Extracted information:
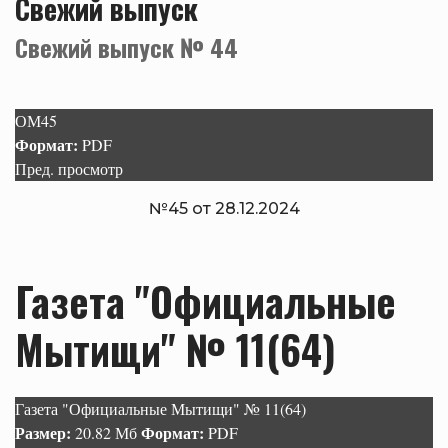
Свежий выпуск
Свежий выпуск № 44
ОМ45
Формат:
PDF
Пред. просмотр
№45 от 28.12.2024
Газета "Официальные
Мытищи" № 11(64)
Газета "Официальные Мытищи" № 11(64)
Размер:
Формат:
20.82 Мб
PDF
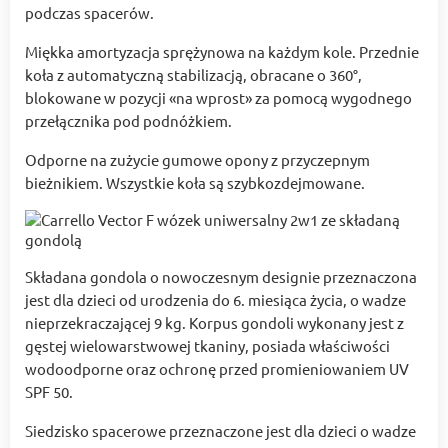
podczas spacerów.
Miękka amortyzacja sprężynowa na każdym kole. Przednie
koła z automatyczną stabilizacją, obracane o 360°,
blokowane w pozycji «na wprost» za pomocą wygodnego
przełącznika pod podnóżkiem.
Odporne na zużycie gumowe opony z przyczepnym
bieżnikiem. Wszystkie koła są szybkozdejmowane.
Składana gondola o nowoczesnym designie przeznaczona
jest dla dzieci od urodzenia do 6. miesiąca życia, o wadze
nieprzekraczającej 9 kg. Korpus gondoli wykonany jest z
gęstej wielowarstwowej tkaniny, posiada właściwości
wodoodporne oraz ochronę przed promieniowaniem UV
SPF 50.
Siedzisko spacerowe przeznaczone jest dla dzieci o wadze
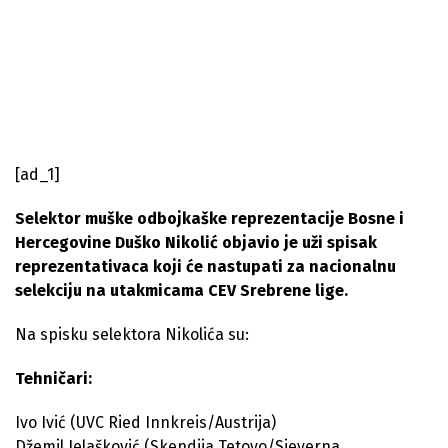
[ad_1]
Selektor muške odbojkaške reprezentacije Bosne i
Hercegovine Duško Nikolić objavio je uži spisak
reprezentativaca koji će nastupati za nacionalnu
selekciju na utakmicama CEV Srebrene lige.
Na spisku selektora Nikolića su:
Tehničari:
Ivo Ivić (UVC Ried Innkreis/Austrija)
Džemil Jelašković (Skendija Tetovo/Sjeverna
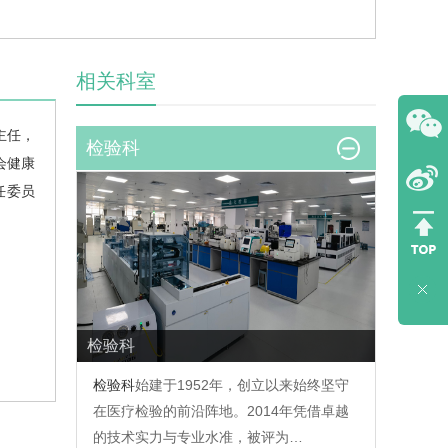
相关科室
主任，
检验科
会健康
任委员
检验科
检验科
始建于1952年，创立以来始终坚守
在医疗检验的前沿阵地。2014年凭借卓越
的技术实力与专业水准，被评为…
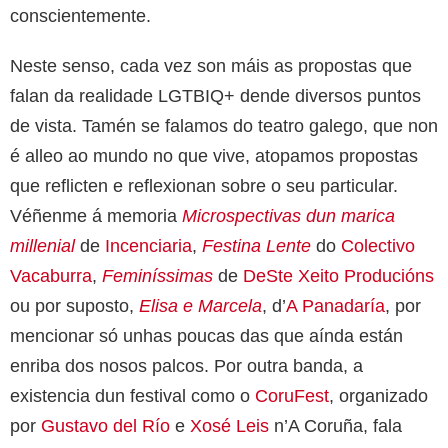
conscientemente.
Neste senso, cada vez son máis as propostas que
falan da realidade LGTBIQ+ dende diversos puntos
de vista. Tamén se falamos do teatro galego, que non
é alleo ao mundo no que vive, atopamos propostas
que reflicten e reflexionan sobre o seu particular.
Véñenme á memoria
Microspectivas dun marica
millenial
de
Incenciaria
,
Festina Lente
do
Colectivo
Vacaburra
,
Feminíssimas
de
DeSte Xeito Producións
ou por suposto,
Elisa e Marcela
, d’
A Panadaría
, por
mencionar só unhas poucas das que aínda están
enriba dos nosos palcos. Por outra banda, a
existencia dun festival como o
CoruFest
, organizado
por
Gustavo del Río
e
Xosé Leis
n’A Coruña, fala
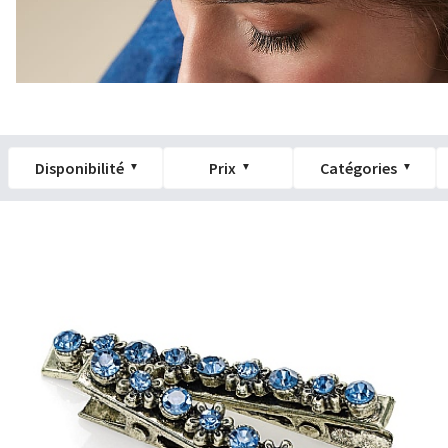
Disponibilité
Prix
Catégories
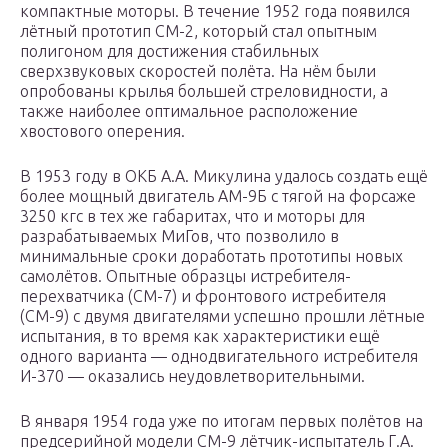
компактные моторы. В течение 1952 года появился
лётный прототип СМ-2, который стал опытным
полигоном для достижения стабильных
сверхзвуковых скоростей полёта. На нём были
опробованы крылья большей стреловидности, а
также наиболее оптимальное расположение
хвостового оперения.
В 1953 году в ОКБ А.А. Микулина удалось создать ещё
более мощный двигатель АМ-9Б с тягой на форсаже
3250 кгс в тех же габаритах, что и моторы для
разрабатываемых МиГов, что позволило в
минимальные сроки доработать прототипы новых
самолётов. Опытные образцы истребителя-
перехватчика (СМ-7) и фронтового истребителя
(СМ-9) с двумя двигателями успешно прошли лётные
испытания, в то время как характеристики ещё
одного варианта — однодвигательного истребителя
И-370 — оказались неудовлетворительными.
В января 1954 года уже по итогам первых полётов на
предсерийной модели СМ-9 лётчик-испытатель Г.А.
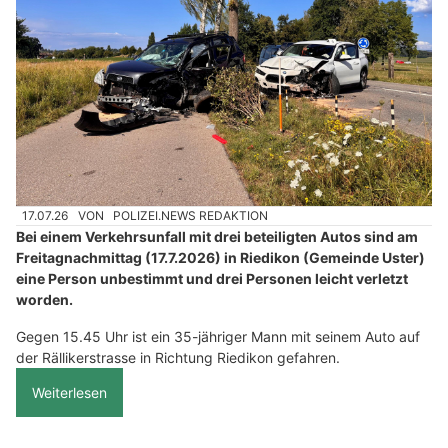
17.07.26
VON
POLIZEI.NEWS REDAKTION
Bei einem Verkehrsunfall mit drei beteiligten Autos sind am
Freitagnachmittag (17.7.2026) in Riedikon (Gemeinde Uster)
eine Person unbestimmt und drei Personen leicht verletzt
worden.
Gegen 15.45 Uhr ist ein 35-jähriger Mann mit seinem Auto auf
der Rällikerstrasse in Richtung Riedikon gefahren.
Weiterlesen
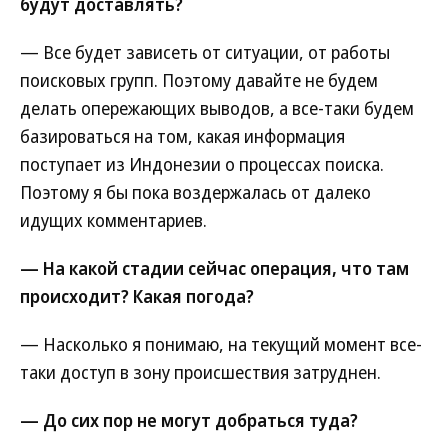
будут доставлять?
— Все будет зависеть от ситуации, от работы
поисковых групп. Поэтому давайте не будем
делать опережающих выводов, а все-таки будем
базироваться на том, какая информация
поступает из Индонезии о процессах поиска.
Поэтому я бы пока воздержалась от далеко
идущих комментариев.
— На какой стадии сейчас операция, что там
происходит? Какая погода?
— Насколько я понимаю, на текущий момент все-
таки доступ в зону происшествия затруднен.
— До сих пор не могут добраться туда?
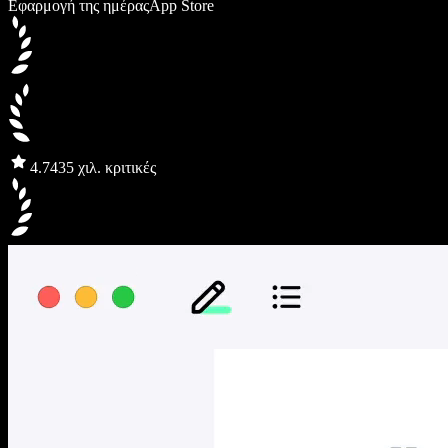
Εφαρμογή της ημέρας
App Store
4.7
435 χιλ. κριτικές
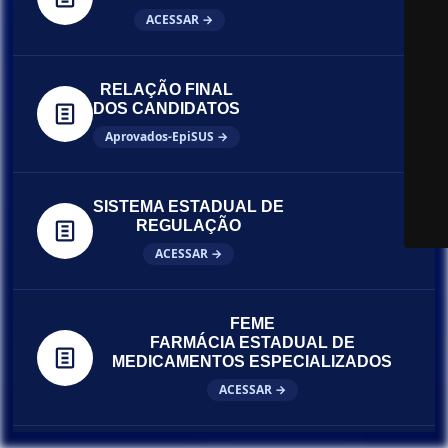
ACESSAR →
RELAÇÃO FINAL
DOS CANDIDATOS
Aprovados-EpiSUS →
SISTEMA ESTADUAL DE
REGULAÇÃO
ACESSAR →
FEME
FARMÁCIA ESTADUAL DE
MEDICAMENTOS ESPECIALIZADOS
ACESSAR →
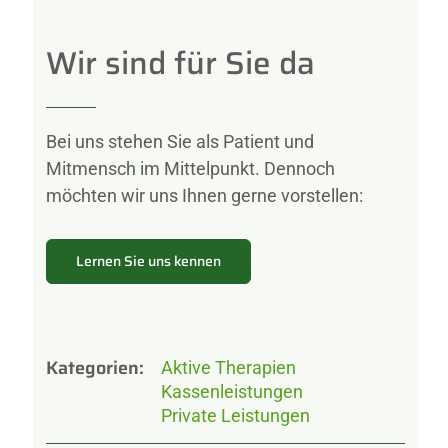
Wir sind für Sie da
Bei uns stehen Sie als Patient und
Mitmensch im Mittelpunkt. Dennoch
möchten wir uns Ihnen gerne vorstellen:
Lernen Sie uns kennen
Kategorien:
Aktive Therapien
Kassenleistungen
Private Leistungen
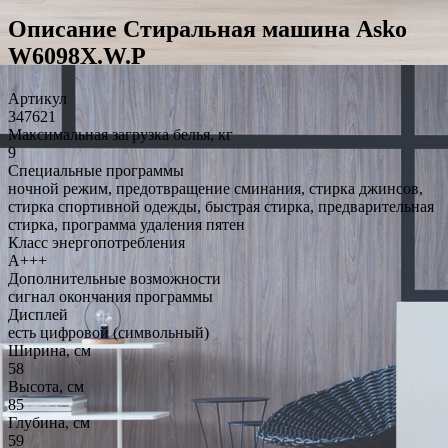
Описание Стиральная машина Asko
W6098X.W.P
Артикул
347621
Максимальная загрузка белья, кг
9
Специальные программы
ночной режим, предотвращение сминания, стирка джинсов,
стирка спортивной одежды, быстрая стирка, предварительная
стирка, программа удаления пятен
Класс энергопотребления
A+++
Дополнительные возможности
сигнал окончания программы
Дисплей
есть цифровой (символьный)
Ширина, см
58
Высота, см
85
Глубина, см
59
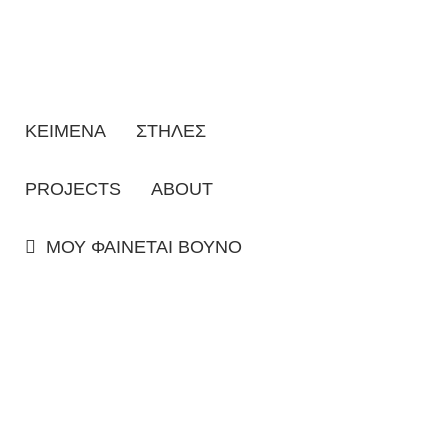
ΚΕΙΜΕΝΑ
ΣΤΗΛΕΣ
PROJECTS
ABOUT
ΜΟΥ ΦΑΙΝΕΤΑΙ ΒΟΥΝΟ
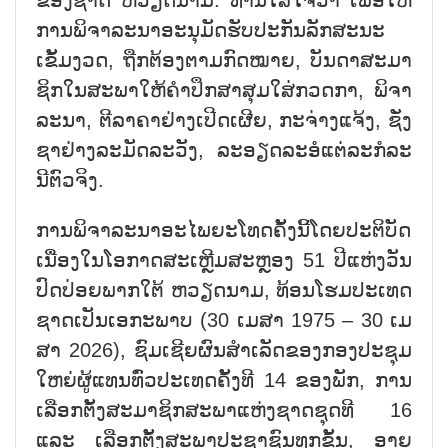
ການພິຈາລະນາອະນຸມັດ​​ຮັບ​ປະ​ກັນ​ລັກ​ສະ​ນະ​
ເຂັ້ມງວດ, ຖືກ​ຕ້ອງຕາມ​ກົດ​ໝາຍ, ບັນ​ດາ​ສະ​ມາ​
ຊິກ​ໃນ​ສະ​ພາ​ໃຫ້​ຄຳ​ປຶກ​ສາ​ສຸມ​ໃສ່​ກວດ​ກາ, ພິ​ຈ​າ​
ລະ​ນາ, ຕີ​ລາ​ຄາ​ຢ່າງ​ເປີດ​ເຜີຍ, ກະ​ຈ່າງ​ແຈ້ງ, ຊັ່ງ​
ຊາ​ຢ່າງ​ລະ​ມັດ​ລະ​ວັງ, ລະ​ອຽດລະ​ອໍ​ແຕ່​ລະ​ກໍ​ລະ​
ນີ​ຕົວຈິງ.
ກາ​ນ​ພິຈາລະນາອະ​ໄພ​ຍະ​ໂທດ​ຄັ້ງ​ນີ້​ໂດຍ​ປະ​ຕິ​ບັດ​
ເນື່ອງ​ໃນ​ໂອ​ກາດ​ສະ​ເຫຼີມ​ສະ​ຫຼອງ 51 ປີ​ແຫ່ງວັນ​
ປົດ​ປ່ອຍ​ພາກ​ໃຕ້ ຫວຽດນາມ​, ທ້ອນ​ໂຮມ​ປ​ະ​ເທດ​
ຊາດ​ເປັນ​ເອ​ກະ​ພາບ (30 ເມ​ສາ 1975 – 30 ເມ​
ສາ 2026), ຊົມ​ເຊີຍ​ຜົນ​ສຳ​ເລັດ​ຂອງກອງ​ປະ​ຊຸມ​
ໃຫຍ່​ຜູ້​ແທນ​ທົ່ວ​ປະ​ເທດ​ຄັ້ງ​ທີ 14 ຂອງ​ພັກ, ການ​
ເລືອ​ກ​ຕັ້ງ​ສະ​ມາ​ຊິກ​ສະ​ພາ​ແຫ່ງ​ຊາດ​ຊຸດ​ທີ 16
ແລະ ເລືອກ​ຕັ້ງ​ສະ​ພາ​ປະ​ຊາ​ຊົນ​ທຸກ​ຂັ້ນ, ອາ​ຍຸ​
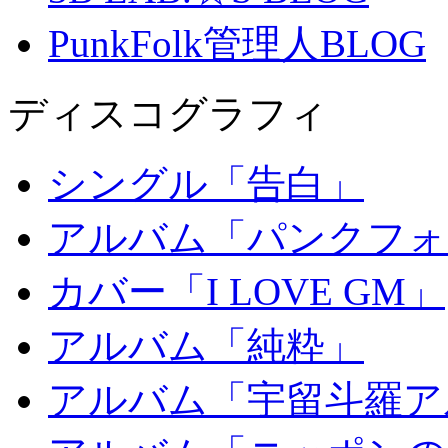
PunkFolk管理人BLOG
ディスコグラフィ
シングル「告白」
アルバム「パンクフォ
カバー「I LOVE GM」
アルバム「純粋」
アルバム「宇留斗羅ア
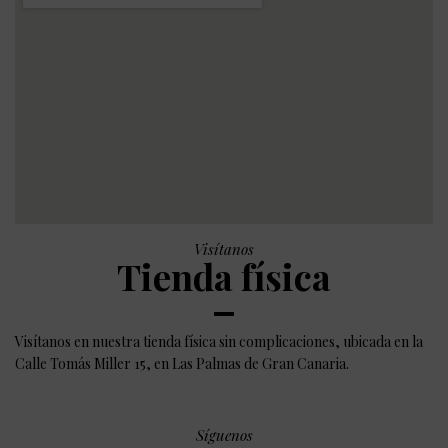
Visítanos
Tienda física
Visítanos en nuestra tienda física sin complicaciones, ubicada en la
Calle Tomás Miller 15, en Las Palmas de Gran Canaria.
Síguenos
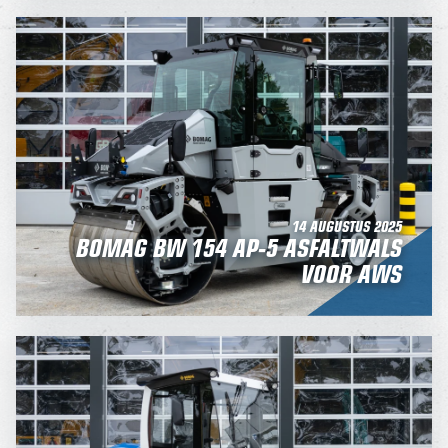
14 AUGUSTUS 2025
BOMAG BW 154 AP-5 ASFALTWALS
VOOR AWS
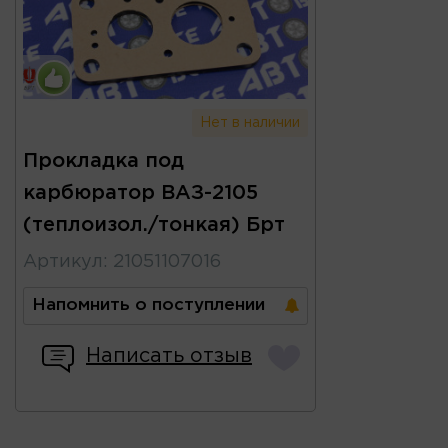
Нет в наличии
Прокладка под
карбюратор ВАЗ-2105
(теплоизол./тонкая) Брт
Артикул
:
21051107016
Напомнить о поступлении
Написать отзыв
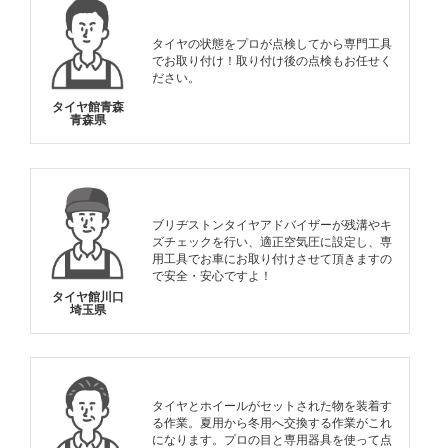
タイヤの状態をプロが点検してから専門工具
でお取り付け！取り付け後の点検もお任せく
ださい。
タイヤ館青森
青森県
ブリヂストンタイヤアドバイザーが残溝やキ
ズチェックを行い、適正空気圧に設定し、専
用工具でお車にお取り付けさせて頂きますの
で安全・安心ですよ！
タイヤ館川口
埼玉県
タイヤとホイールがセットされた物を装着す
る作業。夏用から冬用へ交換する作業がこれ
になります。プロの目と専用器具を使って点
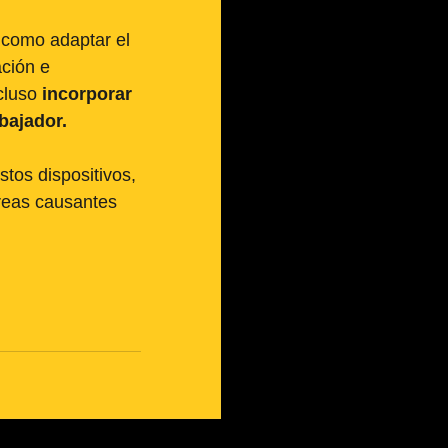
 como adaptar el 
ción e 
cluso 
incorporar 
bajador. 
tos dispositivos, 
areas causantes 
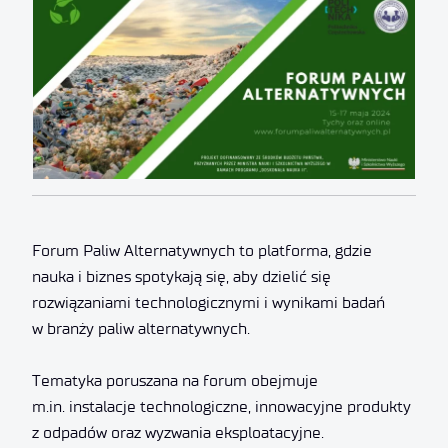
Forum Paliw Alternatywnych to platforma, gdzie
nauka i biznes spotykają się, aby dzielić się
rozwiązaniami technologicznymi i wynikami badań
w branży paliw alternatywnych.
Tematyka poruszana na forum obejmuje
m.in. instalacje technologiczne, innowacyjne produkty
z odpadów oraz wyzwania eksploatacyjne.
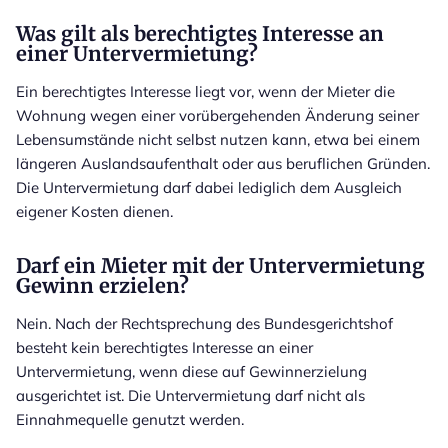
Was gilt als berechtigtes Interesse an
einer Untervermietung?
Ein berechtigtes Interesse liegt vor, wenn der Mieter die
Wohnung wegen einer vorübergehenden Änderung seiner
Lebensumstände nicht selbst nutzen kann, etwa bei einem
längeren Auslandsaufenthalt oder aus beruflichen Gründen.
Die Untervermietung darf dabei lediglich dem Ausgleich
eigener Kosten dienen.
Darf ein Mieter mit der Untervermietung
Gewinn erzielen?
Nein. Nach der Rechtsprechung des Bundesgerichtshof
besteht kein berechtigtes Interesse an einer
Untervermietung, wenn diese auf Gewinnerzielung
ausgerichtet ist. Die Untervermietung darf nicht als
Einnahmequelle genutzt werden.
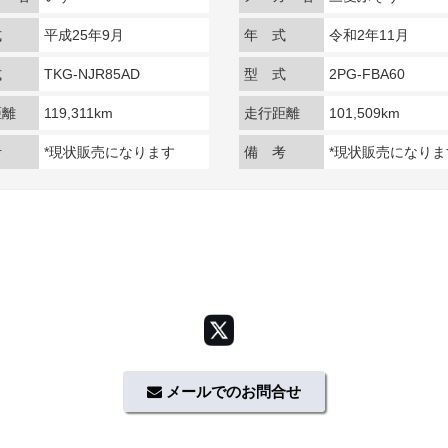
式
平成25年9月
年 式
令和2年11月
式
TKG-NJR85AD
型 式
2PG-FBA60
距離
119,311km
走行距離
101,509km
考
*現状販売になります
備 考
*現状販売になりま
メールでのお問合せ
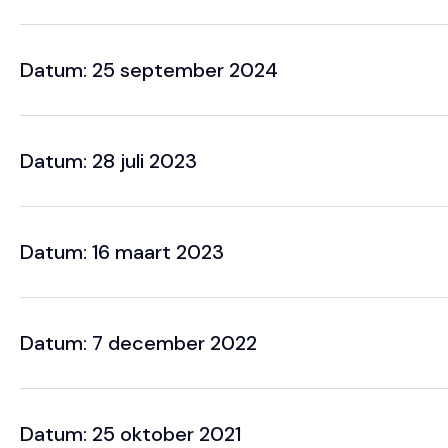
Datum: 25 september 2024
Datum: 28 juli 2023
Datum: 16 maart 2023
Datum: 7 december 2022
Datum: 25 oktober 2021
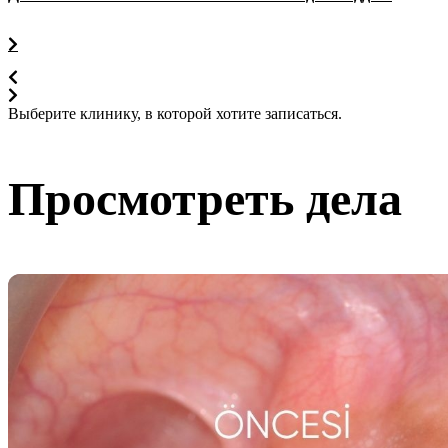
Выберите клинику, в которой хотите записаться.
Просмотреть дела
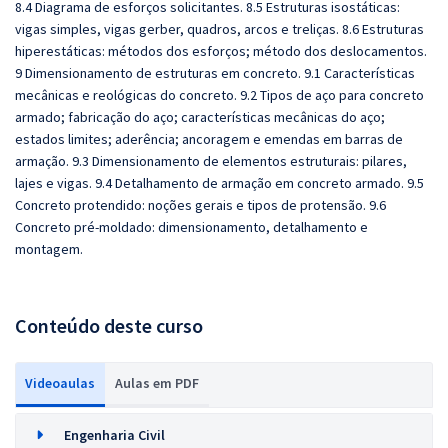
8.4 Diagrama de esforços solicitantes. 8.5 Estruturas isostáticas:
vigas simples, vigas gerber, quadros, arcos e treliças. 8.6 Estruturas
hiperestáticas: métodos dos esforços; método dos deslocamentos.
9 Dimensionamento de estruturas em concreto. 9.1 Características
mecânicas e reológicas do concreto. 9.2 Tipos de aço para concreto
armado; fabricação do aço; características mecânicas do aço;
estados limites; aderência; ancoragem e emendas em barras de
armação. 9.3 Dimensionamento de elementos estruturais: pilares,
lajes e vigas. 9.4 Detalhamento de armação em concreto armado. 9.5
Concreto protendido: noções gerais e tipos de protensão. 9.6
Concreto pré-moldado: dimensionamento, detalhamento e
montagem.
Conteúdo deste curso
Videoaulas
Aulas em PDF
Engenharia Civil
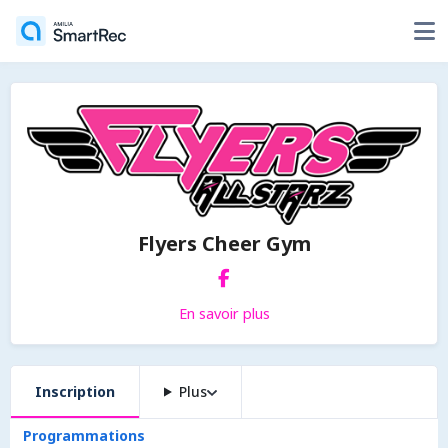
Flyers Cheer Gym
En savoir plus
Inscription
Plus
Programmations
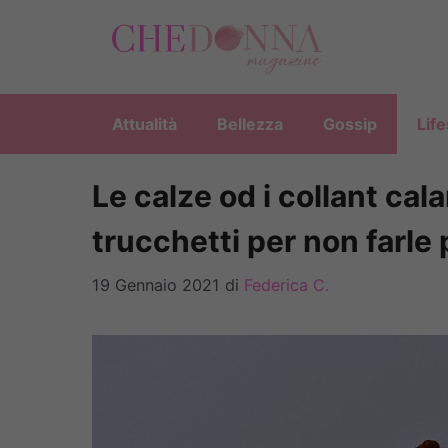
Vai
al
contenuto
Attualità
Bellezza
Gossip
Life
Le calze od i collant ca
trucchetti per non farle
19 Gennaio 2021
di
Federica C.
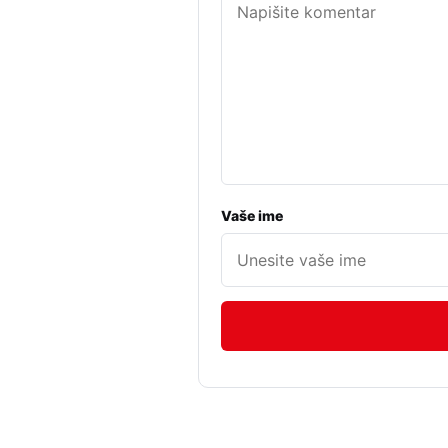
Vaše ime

Requirement:
Print exactly what appears from the first line of the listing above down to the line containing "Odporne na zużycie gumowe opony z przyczepnym", inclusive, and leave out all pictures.

Solution to this exercise:
Свежий выпуск
Свежий выпуск № 44
ОМ45
Формат:
PDF
Пред. просмотр
№45 от 28.12.2024
Газета "Официальные
Мытищи" № 11(64)
Газета "Официальные Мытищи" № 11(64)
Размер:
Формат:
20.82 Мб
PDF
podczas spacerów.
Miękka amortyzacja sprężynowa na każdym kole. Przednie
koła z automatyczną stabilizacją, obracane o 360°,
blokowane w pozycji «na wprost» za pomocą wygodnego
przełącznika pod podnóżkiem.
Odporne na zużycie gumowe opony z przyczepnym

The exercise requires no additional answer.